------ LISTED ENTRIES ------

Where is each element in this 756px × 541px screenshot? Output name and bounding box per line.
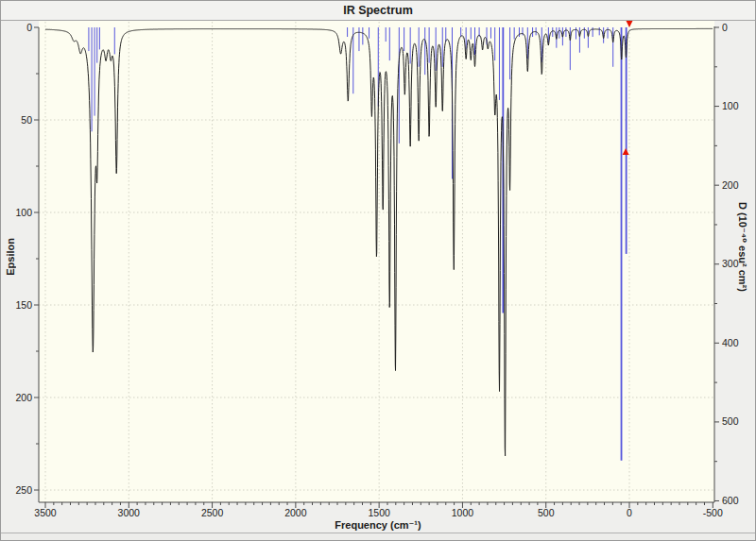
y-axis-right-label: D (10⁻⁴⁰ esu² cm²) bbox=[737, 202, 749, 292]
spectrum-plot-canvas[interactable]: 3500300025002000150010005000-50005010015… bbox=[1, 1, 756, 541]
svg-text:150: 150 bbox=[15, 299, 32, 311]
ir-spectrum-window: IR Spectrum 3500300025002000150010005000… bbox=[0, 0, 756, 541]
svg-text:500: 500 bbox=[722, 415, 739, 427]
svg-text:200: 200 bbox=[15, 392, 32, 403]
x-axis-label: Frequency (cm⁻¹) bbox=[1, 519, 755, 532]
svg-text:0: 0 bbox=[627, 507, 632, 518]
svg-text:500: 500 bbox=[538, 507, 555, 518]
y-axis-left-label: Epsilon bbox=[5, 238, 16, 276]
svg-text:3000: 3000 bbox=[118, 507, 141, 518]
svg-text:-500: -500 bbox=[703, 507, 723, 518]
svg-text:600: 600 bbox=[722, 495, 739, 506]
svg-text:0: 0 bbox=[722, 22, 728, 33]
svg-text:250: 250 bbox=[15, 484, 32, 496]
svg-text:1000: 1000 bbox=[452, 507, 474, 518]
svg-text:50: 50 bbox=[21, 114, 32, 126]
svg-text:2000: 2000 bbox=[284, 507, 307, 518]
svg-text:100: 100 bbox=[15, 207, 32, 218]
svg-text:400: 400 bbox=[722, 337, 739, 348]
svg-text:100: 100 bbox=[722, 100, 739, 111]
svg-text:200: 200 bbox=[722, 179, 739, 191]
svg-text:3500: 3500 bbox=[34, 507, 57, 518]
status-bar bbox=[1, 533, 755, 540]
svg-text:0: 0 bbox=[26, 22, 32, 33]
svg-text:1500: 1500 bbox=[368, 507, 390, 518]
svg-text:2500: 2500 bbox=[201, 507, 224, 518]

------
------ LISTED ENTRIES ------

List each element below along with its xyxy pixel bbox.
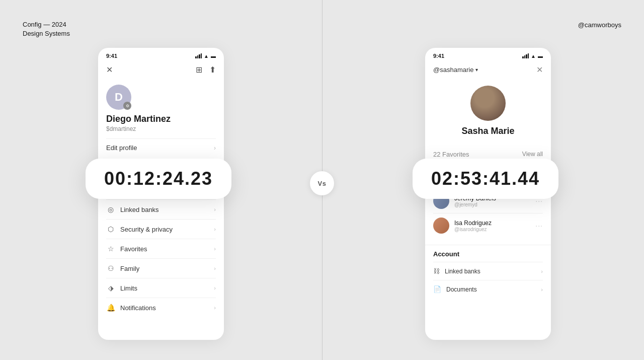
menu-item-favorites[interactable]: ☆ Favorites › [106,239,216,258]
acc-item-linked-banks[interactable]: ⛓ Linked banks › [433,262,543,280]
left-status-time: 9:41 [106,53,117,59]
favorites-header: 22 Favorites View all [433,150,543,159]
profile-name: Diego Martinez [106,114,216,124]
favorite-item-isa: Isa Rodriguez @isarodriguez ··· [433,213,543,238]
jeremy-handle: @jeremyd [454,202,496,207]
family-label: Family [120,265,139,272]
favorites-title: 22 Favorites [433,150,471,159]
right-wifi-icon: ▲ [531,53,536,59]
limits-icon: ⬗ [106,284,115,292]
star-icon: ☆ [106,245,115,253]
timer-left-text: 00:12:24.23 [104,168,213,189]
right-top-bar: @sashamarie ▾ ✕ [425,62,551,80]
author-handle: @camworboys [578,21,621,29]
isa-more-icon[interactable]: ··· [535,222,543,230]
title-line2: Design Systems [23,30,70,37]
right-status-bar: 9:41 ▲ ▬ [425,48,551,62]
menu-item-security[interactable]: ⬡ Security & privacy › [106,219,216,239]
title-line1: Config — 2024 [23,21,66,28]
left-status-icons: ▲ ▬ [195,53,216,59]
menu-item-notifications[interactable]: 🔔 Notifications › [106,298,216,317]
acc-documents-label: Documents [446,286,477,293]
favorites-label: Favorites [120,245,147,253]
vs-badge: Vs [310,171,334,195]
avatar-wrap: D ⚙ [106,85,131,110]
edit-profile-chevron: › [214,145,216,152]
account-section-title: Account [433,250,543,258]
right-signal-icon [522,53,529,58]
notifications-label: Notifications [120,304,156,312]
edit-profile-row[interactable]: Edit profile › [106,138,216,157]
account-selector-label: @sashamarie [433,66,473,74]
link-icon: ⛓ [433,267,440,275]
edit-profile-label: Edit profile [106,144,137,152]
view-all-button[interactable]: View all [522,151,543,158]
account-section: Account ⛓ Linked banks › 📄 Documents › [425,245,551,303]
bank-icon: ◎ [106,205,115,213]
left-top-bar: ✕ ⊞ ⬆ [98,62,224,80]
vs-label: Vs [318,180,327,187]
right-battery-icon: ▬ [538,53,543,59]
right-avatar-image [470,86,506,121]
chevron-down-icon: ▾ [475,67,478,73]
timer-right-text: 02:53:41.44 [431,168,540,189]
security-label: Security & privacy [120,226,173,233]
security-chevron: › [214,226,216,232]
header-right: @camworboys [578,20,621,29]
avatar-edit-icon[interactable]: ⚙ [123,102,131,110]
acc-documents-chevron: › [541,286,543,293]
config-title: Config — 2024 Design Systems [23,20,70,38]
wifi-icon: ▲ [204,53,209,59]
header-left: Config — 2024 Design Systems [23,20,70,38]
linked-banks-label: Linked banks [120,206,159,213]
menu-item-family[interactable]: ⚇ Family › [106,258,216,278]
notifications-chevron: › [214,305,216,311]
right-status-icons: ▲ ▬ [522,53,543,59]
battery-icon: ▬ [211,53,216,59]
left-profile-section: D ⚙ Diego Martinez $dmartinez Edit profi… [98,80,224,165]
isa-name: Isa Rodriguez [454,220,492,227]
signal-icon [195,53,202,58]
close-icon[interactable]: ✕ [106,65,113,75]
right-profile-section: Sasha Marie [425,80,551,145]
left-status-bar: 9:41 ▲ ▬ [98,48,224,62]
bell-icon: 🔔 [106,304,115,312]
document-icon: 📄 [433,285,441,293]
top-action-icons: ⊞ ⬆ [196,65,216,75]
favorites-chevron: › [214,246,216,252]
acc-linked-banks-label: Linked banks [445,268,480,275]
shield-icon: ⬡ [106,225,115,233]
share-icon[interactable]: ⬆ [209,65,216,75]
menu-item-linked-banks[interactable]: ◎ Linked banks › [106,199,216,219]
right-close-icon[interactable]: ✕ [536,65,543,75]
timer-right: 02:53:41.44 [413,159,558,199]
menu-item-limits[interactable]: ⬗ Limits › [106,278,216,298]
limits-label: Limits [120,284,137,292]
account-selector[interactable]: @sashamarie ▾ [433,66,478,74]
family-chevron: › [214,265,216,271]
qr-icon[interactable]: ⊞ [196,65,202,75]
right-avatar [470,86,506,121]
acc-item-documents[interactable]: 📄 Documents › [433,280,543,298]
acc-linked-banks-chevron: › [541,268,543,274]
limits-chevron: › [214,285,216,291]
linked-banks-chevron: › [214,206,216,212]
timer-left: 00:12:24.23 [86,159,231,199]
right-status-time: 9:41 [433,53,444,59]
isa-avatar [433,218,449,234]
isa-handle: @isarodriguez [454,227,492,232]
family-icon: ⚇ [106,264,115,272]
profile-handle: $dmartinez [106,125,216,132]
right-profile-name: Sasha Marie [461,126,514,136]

------
------ LISTED ENTRIES ------

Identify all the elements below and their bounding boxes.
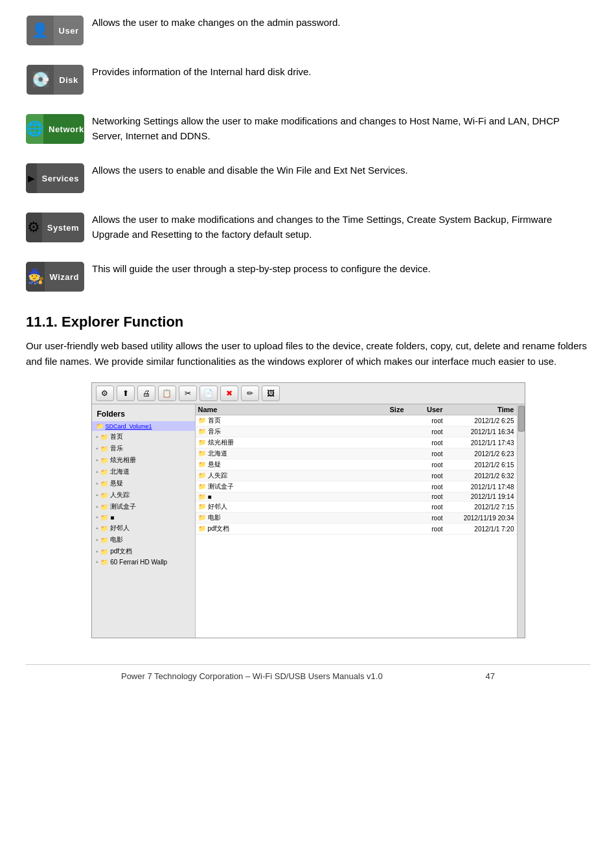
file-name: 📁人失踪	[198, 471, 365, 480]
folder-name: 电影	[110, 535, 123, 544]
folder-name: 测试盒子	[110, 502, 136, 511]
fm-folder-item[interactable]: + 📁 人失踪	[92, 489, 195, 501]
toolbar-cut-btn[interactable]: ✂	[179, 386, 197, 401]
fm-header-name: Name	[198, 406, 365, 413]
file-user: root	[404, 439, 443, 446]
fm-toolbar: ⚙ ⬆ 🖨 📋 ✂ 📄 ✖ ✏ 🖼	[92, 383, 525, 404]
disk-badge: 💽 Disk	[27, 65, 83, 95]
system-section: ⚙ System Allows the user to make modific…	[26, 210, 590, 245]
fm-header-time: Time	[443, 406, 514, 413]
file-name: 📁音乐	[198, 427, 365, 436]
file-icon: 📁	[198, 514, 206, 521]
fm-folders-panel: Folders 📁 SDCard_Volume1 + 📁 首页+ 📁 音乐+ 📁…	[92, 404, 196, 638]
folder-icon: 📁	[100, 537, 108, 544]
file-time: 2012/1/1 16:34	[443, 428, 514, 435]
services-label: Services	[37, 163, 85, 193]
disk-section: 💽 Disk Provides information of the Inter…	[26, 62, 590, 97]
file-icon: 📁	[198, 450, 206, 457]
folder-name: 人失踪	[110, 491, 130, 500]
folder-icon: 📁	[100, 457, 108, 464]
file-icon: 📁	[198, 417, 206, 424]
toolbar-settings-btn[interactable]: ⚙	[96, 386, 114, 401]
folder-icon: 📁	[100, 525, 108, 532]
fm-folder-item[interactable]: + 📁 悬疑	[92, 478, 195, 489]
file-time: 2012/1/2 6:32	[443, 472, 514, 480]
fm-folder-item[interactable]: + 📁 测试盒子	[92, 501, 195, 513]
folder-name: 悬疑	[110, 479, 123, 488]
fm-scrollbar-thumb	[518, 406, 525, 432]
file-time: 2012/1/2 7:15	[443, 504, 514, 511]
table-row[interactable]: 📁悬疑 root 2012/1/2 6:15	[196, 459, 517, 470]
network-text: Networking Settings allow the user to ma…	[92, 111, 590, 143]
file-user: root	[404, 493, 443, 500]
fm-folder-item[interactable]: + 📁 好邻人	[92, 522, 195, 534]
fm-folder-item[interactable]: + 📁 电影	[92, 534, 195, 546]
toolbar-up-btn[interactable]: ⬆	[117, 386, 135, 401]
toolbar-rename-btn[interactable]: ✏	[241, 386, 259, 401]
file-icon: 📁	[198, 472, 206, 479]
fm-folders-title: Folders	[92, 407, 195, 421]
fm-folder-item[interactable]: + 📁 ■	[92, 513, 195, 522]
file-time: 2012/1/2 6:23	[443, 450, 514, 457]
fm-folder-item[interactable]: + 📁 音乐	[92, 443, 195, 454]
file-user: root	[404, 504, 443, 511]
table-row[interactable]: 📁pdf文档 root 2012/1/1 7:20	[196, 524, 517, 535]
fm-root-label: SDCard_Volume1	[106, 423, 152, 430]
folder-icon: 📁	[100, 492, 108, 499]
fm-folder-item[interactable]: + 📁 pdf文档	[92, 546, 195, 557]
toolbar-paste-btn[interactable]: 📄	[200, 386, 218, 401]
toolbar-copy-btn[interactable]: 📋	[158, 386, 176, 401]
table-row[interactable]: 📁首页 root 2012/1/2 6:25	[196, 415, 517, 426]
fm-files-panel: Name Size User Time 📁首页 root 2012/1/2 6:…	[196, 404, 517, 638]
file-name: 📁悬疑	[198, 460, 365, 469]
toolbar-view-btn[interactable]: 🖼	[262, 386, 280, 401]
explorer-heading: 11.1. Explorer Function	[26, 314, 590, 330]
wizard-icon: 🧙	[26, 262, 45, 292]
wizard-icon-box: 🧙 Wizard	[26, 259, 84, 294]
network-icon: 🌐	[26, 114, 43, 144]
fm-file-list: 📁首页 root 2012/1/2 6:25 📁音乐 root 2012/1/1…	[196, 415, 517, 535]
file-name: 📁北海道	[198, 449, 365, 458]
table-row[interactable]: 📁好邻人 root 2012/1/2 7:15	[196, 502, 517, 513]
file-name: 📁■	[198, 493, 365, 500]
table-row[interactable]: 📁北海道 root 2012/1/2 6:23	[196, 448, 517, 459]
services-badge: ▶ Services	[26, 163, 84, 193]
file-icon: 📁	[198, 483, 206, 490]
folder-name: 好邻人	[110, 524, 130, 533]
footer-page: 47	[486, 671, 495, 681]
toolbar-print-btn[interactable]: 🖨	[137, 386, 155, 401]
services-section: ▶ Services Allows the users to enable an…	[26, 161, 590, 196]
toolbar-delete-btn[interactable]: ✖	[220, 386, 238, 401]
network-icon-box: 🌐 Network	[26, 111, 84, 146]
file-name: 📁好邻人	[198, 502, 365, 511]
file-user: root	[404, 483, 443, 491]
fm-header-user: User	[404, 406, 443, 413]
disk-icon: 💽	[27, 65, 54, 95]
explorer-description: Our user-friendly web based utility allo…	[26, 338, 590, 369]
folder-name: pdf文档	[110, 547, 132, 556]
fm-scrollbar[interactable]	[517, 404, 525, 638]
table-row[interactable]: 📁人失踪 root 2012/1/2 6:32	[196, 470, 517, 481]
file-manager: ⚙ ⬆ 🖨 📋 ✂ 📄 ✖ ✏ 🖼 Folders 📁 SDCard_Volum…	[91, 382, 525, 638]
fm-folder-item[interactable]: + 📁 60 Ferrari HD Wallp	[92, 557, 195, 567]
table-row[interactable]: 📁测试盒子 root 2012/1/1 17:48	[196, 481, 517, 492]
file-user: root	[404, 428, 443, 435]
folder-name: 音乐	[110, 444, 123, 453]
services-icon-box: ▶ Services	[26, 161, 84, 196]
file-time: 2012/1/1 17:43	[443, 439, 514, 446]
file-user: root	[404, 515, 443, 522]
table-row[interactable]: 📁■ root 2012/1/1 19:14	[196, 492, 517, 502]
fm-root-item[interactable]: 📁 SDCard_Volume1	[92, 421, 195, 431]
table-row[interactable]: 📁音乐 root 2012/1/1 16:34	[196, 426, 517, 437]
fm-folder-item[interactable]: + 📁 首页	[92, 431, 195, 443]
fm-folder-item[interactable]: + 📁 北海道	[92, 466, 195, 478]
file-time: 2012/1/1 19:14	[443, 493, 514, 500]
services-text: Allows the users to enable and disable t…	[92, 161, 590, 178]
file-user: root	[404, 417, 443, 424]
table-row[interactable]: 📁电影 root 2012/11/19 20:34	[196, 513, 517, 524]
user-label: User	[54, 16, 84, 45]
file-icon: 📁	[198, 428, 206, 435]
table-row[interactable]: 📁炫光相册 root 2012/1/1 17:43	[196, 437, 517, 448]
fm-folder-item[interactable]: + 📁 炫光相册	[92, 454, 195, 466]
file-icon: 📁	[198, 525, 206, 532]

------

Report every line of the material above in which "测试盒子" appears.

folder-name: 测试盒子	[110, 502, 136, 511]
fm-folder-item[interactable]: + 📁 测试盒子	[92, 501, 195, 513]
table-row[interactable]: 📁测试盒子 root 2012/1/1 17:48	[196, 481, 517, 492]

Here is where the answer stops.